1 files changed, 21 insertions, 23 deletions
diff --git a/Documentation/sysctl/vm.txt b/Documentation/sysctl/vm.txt
index 96f0ee825be..078701fdbd4 100644
--- a/Documentation/sysctl/vm.txt
+++ b/Documentation/sysctl/vm.txt
@@ -42,7 +42,6 @@ Currently, these files are in /proc/sys/vm:
 - mmap_min_addr
 - nr_hugepages
 - nr_overcommit_hugepages
-- nr_pdflush_threads
 - nr_trim_pages         (only if CONFIG_MMU=n)
 - numa_zonelist_order
 - oom_dump_tasks
@@ -77,8 +76,8 @@ huge pages although processes will also directly compact memory as required.
 
 dirty_background_bytes
 
-Contains the amount of dirty memory at which the pdflush background writeback
-daemon will start writeback.
+Contains the amount of dirty memory at which the background kernel
+flusher threads will start writeback.
 
 Note: dirty_background_bytes is the counterpart of dirty_background_ratio. Only
 one of them may be specified at a time. When one sysctl is written it is
@@ -90,7 +89,7 @@ other appears as 0 when read.
 dirty_background_ratio
 
 Contains, as a percentage of total system memory, the number of pages at which
-the pdflush background writeback daemon will start writing out dirty data.
+the background kernel flusher threads will start writing out dirty data.
 
 ==============================================================
 
@@ -113,9 +112,9 @@ retained.
 dirty_expire_centisecs
 
 This tunable is used to define when dirty data is old enough to be eligible
-for writeout by the pdflush daemons.  It is expressed in 100'ths of a second.
-Data which has been dirty in-memory for longer than this interval will be
-written out next time a pdflush daemon wakes up.
+for writeout by the kernel flusher threads.  It is expressed in 100'ths
+of a second.  Data which has been dirty in-memory for longer than this
+interval will be written out next time a flusher thread wakes up.
 
 ==============================================================
 
@@ -129,7 +128,7 @@ data.
 
 dirty_writeback_centisecs
 
-The pdflush writeback daemons will periodically wake up and write `old' data
+The kernel flusher threads will periodically wake up and write `old' data
 out to disk.  This tunable expresses the interval between those wakeups, in
 100'ths of a second.
 
@@ -426,16 +425,6 @@ See Documentation/vm/hugetlbpage.txt
 
 ==============================================================
 
-nr_pdflush_threads
-
-The current number of pdflush threads.  This value is read-only.
-The value changes according to the number of dirty pages in the system.
-
-When necessary, additional pdflush threads are created, one per second, up to
-nr_pdflush_threads_max.
-
-==============================================================
-
 nr_trim_pages
 
 This is available only on NOMMU kernels.

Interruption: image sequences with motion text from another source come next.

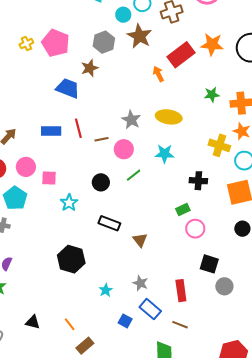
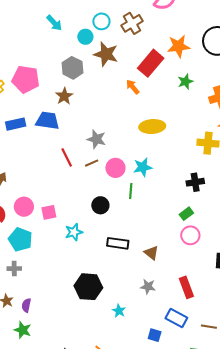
green star: (212, 95) -> (185, 82), moved
gray star: (131, 120) -> (96, 139), moved
blue rectangle: (51, 131) -> (16, 124), moved
cyan star: (165, 154) -> (143, 167), moved
green line: (134, 175) -> (131, 191), turned -35
cyan star: (69, 203) -> (74, 232), turned 30
pink circle: (195, 229) -> (190, 235), moved
gray star: (140, 283) -> (148, 287), moved
cyan star: (106, 290) -> (119, 311), moved
red rectangle: (181, 291) -> (186, 287), moved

@@ -502,9 +491,10 @@ oom_dump_tasks
 
 Enables a system-wide task dump (excluding kernel threads) to be
 produced when the kernel performs an OOM-killing and includes such
-information as pid, uid, tgid, vm size, rss, cpu, oom_adj score, and
-name.  This is helpful to determine why the OOM killer was invoked
-and to identify the rogue task that caused it.

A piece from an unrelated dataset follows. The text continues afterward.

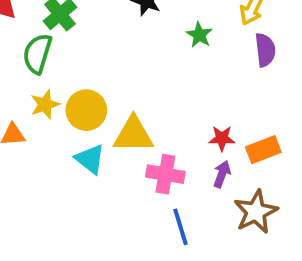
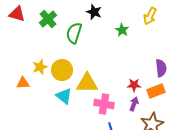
purple semicircle: (265, 50) -> (161, 68), moved
green semicircle: (37, 54) -> (74, 33), moved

+information as pid, uid, tgid, vm size, rss, nr_ptes, swapents,
+oom_score_adj score, and name.  This is helpful to determine why the
+OOM killer was invoked, to identify the rogue task that caused it,
+and to determine why the OOM killer chose the task it did to kill.
 
 If this is set to zero, this information is suppressed.  On very
 large systems with thousands of tasks it may not be feasible to dump
@@ -574,16 +564,24 @@ of physical RAM.  See above.
 
 page-cluster
 
-page-cluster controls the number of pages which are written to swap in
-a single attempt.  The swap I/O size.
+page-cluster controls the number of pages up to which consecutive pages
+are read in from swap in a single attempt. This is the swap counterpart
+to page cache readahead.
+The mentioned consecutivity is not in terms of virtual/physical addresses,
+but consecutive on swap space - that means they were swapped out together.
 
 It is a logarithmic value - setting it to zero means "1 page", setting
 it to 1 means "2 pages", setting it to 2 means "4 pages", etc.

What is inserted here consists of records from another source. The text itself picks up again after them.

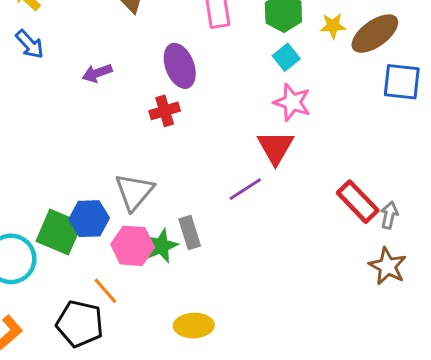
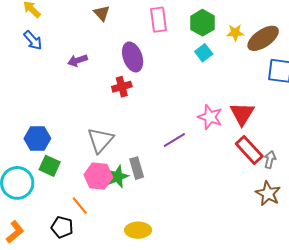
pink star: (292, 102) -> (210, 117), moved
red triangle: (275, 147) -> (242, 114), moved
blue hexagon: (89, 219) -> (37, 138), moved
green square: (59, 232) -> (50, 166), size x0.7
black pentagon: (80, 324) -> (62, 227), size x0.7

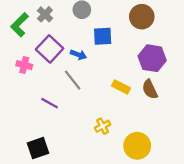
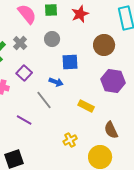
purple square: (50, 49) -> (24, 73), size x0.7
blue arrow: (78, 55) -> (56, 82), moved
brown semicircle: (150, 89) -> (111, 130), moved

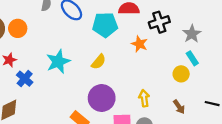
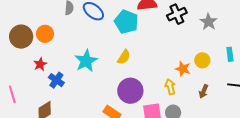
cyan pentagon: (105, 25) -> (126, 22), turned 30
orange star: (139, 44) -> (183, 69), moved
cyan rectangle: (192, 58) -> (230, 54), moved, turned 32
brown arrow: (179, 107) -> (204, 91), turned 64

+Zero disables swap readahead completely.
 
 The default value is three (eight pages at a time).  There may be some
 small benefits in tuning this to a different value if your workload is
 swap-intensive.
 
+Lower values mean lower latencies for initial faults, but at the same time
+extra faults and I/O delays for following faults if they would have been part of
+that consecutive pages readahead would have brought in.
+
 =============================================================
 
 panic_on_oom